Transcribed page contents
----

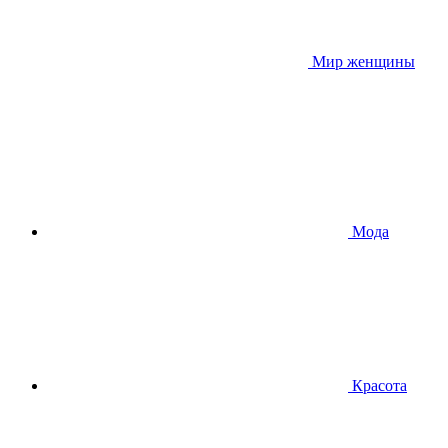
Мир женщины
Мода
Красота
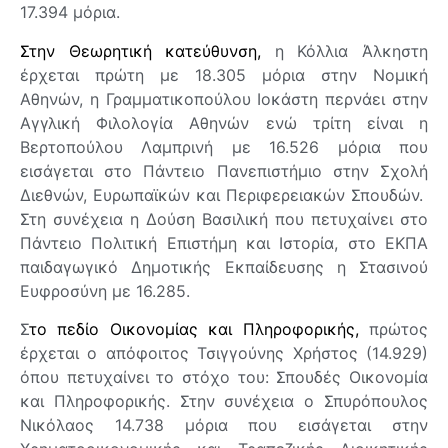
17.394 μόρια.
Στην Θεωρητική κατεύθυνση,
η Κόλλια Άλκηστη
έρχεται πρώτη με 18.305 μόρια στην Νομική
Αθηνών, η Γραμματικοπούλου Ιοκάστη περνάει στην
Αγγλική Φιλολογία Αθηνών ενώ τρίτη είναι η
Βερτοπούλου Λαμπρινή με 16.526 μόρια που
εισάγεται στο Πάντειο Πανεπιστήμιο στην Σχολή
Διεθνών, Ευρωπαϊκών και Περιφερειακών Σπουδών.
Στη συνέχεια η Δούση Βασιλική που πετυχαίνει στο
Πάντειο Πολιτική Επιστήμη και Ιστορία, στο ΕΚΠΑ
παιδαγωγικό Δημοτικής Εκπαίδευσης η Στασινού
Ευφροσύνη με 16.285.
Σ
το πεδίο Οικονομίας και Πληροφορικής,
πρώτος
έρχεται ο απόφοιτος Τσιγγούνης Χρήστος (14.929)
όπου πετυχαίνει το στόχο του: Σπουδές Οικονομία
και Πληροφορικής. Στην συνέχεια ο Σπυρόπουλος
Νικόλαος 14.738 μόρια που εισάγεται στην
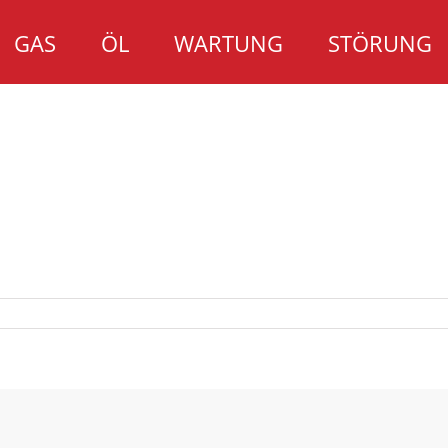
GAS
ÖL
WARTUNG
STÖRUNG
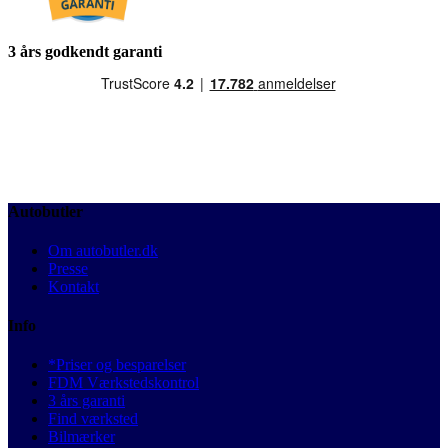
3 års godkendt garanti
Autobutler
Om autobutler.dk
Presse
Kontakt
Info
*Priser og besparelser
FDM Værkstedskontrol
3 års garanti
Find værksted
Bilmærker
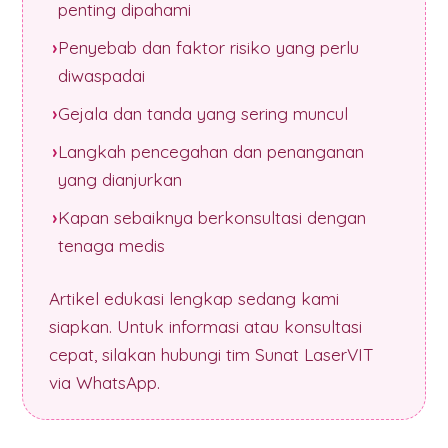
penting dipahami
Penyebab dan faktor risiko yang perlu
diwaspadai
Gejala dan tanda yang sering muncul
Langkah pencegahan dan penanganan
yang dianjurkan
Kapan sebaiknya berkonsultasi dengan
tenaga medis
Artikel edukasi lengkap sedang kami
siapkan. Untuk informasi atau konsultasi
cepat, silakan hubungi tim Sunat LaserVIT
via WhatsApp.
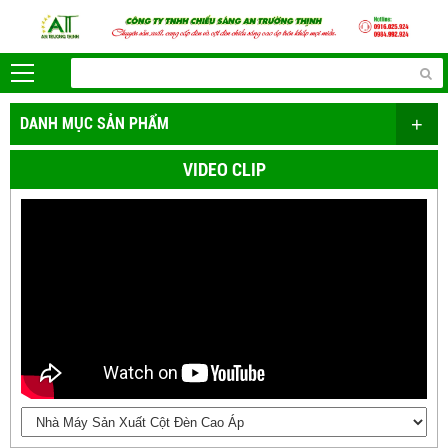
+
DANH MỤC SẢN PHẨM
VIDEO CLIP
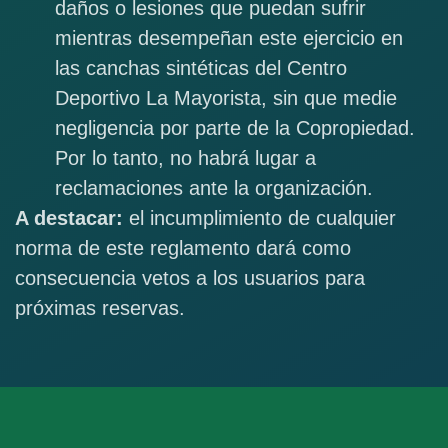
daños o lesiones que puedan sufrir
mientras desempeñan este ejercicio en
las canchas sintéticas del Centro
Deportivo La Mayorista, sin que medie
negligencia por parte de la Copropiedad.
Por lo tanto, no habrá lugar a
reclamaciones ante la organización.
A destacar:
el incumplimiento de cualquier
norma de este reglamento dará como
consecuencia vetos a los usuarios para
próximas reservas.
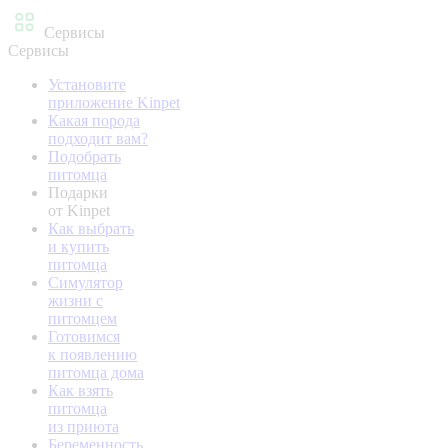
Сервисы
Сервисы
Установите
приложение Kinpet
Какая порода
подходит вам?
Подобрать
питомца
Подарки
от Kinpet
Как выбрать
и купить
питомца
Симулятор
жизни с
питомцем
Готовимся
к появлению
питомца дома
Как взять
питомца
из приюта
Беременность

----

Set down exactly, and only, the lines from the one holding "Om autobutler.dk" to the end of the records above, leaving every picture out.

Om autobutler.dk
Presse
Kontakt
Info
*Priser og besparelser
FDM Værkstedskontrol
3 års garanti
Find værksted
Bilmærker
penting dipahami
Penyebab dan faktor risiko yang perlu
diwaspadai
Gejala dan tanda yang sering muncul
Langkah pencegahan dan penanganan
yang dianjurkan
Kapan sebaiknya berkonsultasi dengan
tenaga medis
Artikel edukasi lengkap sedang kami
siapkan. Untuk informasi atau konsultasi
cepat, silakan hubungi tim Sunat LaserVIT
via WhatsApp.
+
DANH MỤC SẢN PHẨM
VIDEO CLIP
daños o lesiones que puedan sufrir
mientras desempeñan este ejercicio en
las canchas sintéticas del Centro
Deportivo La Mayorista, sin que medie
negligencia por parte de la Copropiedad.
Por lo tanto, no habrá lugar a
reclamaciones ante la organización.
A destacar:
el incumplimiento de cualquier
norma de este reglamento dará como
consecuencia vetos a los usuarios para
próximas reservas.
Сервисы
Сервисы
Установите
приложение Kinpet
Какая порода
подходит вам?
Подобрать
питомца
Подарки
от Kinpet
Как выбрать
и купить
питомца
Симулятор
жизни с
питомцем
Готовимся
к появлению
питомца дома
Как взять
питомца
из приюта
Беременность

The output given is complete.